+++ Data provided +++

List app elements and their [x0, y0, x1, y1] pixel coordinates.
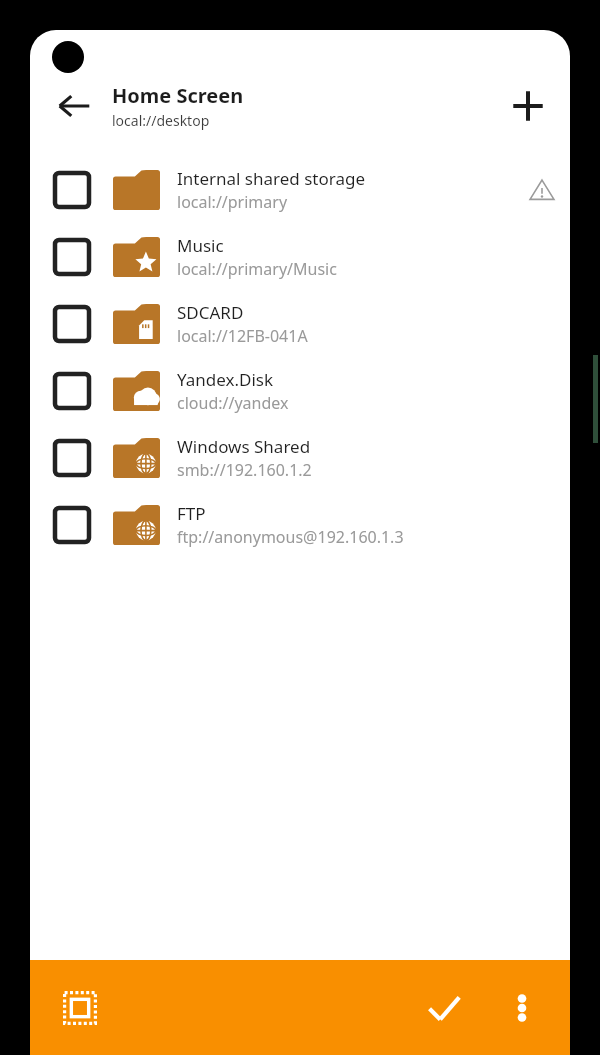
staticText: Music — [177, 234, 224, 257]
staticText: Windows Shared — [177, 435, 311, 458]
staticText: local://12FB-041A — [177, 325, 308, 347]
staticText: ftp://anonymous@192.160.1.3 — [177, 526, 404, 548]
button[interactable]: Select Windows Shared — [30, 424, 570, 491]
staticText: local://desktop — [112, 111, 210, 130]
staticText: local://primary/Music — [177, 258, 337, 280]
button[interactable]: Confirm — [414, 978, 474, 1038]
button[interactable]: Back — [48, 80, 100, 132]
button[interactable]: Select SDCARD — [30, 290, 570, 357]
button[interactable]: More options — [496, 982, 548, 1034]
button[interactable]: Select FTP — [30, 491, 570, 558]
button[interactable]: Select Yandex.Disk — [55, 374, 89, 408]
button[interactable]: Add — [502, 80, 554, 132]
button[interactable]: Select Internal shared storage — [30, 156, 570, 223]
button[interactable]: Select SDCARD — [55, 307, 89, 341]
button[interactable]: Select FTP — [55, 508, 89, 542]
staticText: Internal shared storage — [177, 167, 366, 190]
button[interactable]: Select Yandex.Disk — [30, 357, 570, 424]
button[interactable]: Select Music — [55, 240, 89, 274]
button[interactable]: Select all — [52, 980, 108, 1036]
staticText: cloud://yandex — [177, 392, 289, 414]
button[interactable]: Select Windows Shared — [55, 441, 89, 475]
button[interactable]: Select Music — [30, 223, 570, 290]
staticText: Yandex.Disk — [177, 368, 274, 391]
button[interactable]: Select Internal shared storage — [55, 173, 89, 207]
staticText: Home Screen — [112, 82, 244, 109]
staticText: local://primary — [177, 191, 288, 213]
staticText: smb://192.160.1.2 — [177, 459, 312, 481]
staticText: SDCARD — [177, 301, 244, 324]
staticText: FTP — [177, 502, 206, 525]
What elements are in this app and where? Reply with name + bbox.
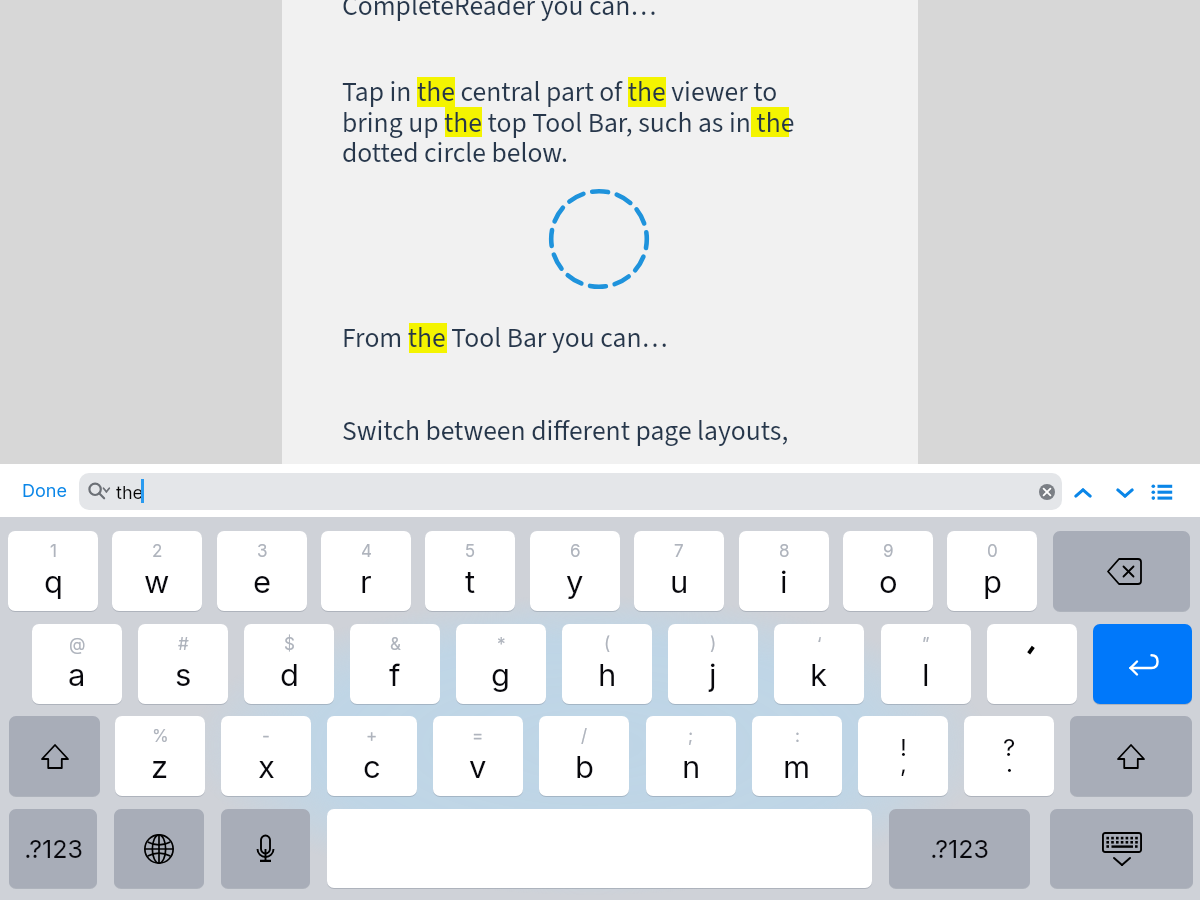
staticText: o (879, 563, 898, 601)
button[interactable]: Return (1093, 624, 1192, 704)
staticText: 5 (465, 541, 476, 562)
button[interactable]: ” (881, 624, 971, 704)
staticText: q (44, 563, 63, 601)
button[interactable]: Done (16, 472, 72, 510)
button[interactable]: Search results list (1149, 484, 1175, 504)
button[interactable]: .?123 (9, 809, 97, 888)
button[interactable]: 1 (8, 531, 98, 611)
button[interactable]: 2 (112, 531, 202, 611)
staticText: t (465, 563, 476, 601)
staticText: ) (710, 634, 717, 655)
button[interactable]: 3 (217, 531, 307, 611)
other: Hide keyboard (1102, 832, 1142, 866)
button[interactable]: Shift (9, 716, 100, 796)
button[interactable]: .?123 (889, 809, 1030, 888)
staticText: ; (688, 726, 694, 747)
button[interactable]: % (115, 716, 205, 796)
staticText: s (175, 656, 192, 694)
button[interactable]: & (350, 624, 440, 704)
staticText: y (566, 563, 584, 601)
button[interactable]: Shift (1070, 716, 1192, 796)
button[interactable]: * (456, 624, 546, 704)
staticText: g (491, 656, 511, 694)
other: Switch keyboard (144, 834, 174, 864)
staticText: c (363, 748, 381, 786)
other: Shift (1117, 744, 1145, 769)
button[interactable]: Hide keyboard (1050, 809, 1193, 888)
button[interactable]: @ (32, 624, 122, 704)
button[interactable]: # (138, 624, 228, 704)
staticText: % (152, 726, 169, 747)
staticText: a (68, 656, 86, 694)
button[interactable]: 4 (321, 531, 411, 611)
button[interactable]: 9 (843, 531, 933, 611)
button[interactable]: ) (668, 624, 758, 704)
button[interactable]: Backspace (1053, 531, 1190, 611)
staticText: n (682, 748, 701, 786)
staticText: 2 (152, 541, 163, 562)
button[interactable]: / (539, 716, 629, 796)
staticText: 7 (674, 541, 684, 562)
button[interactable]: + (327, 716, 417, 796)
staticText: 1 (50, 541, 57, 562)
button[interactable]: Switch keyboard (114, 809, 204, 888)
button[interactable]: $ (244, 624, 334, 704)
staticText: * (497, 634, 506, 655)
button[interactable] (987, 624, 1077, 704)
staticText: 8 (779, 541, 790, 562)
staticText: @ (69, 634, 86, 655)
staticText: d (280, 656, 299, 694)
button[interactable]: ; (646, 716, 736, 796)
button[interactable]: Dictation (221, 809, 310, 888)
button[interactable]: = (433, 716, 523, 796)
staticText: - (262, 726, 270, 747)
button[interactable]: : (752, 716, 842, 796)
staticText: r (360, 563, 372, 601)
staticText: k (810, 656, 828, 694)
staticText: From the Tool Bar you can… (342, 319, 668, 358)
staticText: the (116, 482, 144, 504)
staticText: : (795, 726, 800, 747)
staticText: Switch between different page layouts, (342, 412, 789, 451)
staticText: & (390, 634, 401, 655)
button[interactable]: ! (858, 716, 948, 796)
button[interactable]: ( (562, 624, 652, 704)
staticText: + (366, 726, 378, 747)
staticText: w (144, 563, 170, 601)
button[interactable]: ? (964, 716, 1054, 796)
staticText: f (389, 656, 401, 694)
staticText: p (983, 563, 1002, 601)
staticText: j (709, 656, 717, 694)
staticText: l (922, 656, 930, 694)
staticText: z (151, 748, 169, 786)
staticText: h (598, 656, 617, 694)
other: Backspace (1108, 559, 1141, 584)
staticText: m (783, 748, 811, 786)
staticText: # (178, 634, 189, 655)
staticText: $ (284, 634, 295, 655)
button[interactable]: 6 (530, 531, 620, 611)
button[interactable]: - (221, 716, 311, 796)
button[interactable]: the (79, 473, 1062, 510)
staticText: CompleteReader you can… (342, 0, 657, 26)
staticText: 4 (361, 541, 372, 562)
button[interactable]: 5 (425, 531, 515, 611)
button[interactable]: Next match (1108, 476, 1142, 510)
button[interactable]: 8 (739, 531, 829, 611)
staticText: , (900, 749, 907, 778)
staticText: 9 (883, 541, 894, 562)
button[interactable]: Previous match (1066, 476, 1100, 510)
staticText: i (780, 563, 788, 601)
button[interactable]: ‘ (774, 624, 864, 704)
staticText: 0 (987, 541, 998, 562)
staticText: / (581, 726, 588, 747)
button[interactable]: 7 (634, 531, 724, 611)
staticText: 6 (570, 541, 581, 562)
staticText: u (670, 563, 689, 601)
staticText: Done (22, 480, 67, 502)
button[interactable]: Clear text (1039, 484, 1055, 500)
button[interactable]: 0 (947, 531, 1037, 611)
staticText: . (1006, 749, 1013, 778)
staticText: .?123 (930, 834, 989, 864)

+++

Your assignment: Pictures aside, return all the entries above exactly.

Answer box:
List app elements and their [x0, y0, x1, y1] pixel coordinates.
staticText: Music — [177, 234, 224, 257]
staticText: Windows Shared — [177, 435, 311, 458]
staticText: local://12FB-041A — [177, 325, 308, 347]
staticText: ftp://anonymous@192.160.1.3 — [177, 526, 404, 548]
button[interactable]: Select Windows Shared — [30, 424, 570, 491]
staticText: local://desktop — [112, 111, 210, 130]
staticText: local://primary/Music — [177, 258, 337, 280]
button[interactable]: Confirm — [414, 978, 474, 1038]
button[interactable]: Back — [48, 80, 100, 132]
button[interactable]: Select SDCARD — [30, 290, 570, 357]
button[interactable]: More options — [496, 982, 548, 1034]
button[interactable]: Select FTP — [30, 491, 570, 558]
button[interactable]: Select Yandex.Disk — [55, 374, 89, 408]
button[interactable]: Add — [502, 80, 554, 132]
button[interactable]: Select Internal shared storage — [30, 156, 570, 223]
button[interactable]: Select SDCARD — [55, 307, 89, 341]
button[interactable]: Select FTP — [55, 508, 89, 542]
staticText: Internal shared storage — [177, 167, 366, 190]
button[interactable]: Select Yandex.Disk — [30, 357, 570, 424]
button[interactable]: Select Music — [55, 240, 89, 274]
button[interactable]: Select all — [52, 980, 108, 1036]
staticText: cloud://yandex — [177, 392, 289, 414]
button[interactable]: Select Windows Shared — [55, 441, 89, 475]
button[interactable]: Select Music — [30, 223, 570, 290]
staticText: Yandex.Disk — [177, 368, 274, 391]
button[interactable]: Select Internal shared storage — [55, 173, 89, 207]
staticText: Home Screen — [112, 82, 244, 109]
staticText: local://primary — [177, 191, 288, 213]
staticText: smb://192.160.1.2 — [177, 459, 312, 481]
staticText: SDCARD — [177, 301, 244, 324]
staticText: FTP — [177, 502, 206, 525]
What elements are in this app and where? Reply with name + bbox.
staticText: o (879, 563, 898, 601)
button[interactable]: Return (1093, 624, 1192, 704)
staticText: 5 (465, 541, 476, 562)
button[interactable]: ” (881, 624, 971, 704)
staticText: q (44, 563, 63, 601)
button[interactable]: Done (16, 472, 72, 510)
button[interactable]: Search results list (1149, 484, 1175, 504)
button[interactable]: .?123 (9, 809, 97, 888)
button[interactable]: 1 (8, 531, 98, 611)
button[interactable]: 2 (112, 531, 202, 611)
staticText: t (465, 563, 476, 601)
staticText: ) (710, 634, 717, 655)
button[interactable]: 3 (217, 531, 307, 611)
other: Hide keyboard (1102, 832, 1142, 866)
button[interactable]: Shift (9, 716, 100, 796)
button[interactable]: .?123 (889, 809, 1030, 888)
staticText: ; (688, 726, 694, 747)
button[interactable]: % (115, 716, 205, 796)
staticText: s (175, 656, 192, 694)
button[interactable]: & (350, 624, 440, 704)
staticText: y (566, 563, 584, 601)
button[interactable]: Shift (1070, 716, 1192, 796)
button[interactable]: * (456, 624, 546, 704)
staticText: g (491, 656, 511, 694)
other: Switch keyboard (144, 834, 174, 864)
staticText: c (363, 748, 381, 786)
other: Shift (1117, 744, 1145, 769)
button[interactable]: Hide keyboard (1050, 809, 1193, 888)
button[interactable]: @ (32, 624, 122, 704)
button[interactable]: # (138, 624, 228, 704)
staticText: % (152, 726, 169, 747)
staticText: a (68, 656, 86, 694)
button[interactable]: 4 (321, 531, 411, 611)
button[interactable]: 9 (843, 531, 933, 611)
button[interactable]: ) (668, 624, 758, 704)
button[interactable]: Backspace (1053, 531, 1190, 611)
staticText: n (682, 748, 701, 786)
staticText: 2 (152, 541, 163, 562)
button[interactable]: / (539, 716, 629, 796)
staticText: 7 (674, 541, 684, 562)
button[interactable]: + (327, 716, 417, 796)
staticText: 1 (50, 541, 57, 562)
button[interactable]: Switch keyboard (114, 809, 204, 888)
button[interactable]: $ (244, 624, 334, 704)
staticText: * (497, 634, 506, 655)
button[interactable] (987, 624, 1077, 704)
staticText: 8 (779, 541, 790, 562)
staticText: @ (69, 634, 86, 655)
staticText: d (280, 656, 299, 694)
button[interactable]: ; (646, 716, 736, 796)
button[interactable]: Dictation (221, 809, 310, 888)
button[interactable]: = (433, 716, 523, 796)
staticText: - (262, 726, 270, 747)
button[interactable]: : (752, 716, 842, 796)
staticText: r (360, 563, 372, 601)
staticText: k (810, 656, 828, 694)
staticText: From the Tool Bar you can… (342, 319, 668, 358)
staticText: the (116, 482, 144, 504)
staticText: : (795, 726, 800, 747)
staticText: Switch between different page layouts, (342, 412, 789, 451)
staticText: & (390, 634, 401, 655)
button[interactable]: ! (858, 716, 948, 796)
button[interactable]: ( (562, 624, 652, 704)
staticText: + (366, 726, 378, 747)
staticText: w (144, 563, 170, 601)
button[interactable]: ? (964, 716, 1054, 796)
staticText: f (389, 656, 401, 694)
staticText: p (983, 563, 1002, 601)
staticText: j (709, 656, 717, 694)
staticText: l (922, 656, 930, 694)
staticText: z (151, 748, 169, 786)
staticText: h (598, 656, 617, 694)
other: Backspace (1108, 559, 1141, 584)
staticText: m (783, 748, 811, 786)
staticText: # (178, 634, 189, 655)
staticText: $ (284, 634, 295, 655)
button[interactable]: 6 (530, 531, 620, 611)
button[interactable]: - (221, 716, 311, 796)
button[interactable]: the (79, 473, 1062, 510)
staticText: CompleteReader you can… (342, 0, 657, 26)
staticText: 4 (361, 541, 372, 562)
button[interactable]: 5 (425, 531, 515, 611)
button[interactable]: Next match (1108, 476, 1142, 510)
button[interactable]: 8 (739, 531, 829, 611)
staticText: , (900, 749, 907, 778)
staticText: 9 (883, 541, 894, 562)
button[interactable]: Previous match (1066, 476, 1100, 510)
staticText: i (780, 563, 788, 601)
button[interactable]: ‘ (774, 624, 864, 704)
staticText: 0 (987, 541, 998, 562)
staticText: / (581, 726, 588, 747)
button[interactable]: 7 (634, 531, 724, 611)
staticText: 6 (570, 541, 581, 562)
staticText: u (670, 563, 689, 601)
staticText: Done (22, 480, 67, 502)
button[interactable]: Clear text (1039, 484, 1055, 500)
button[interactable]: 0 (947, 531, 1037, 611)
staticText: . (1006, 749, 1013, 778)
staticText: .?123 (930, 834, 989, 864)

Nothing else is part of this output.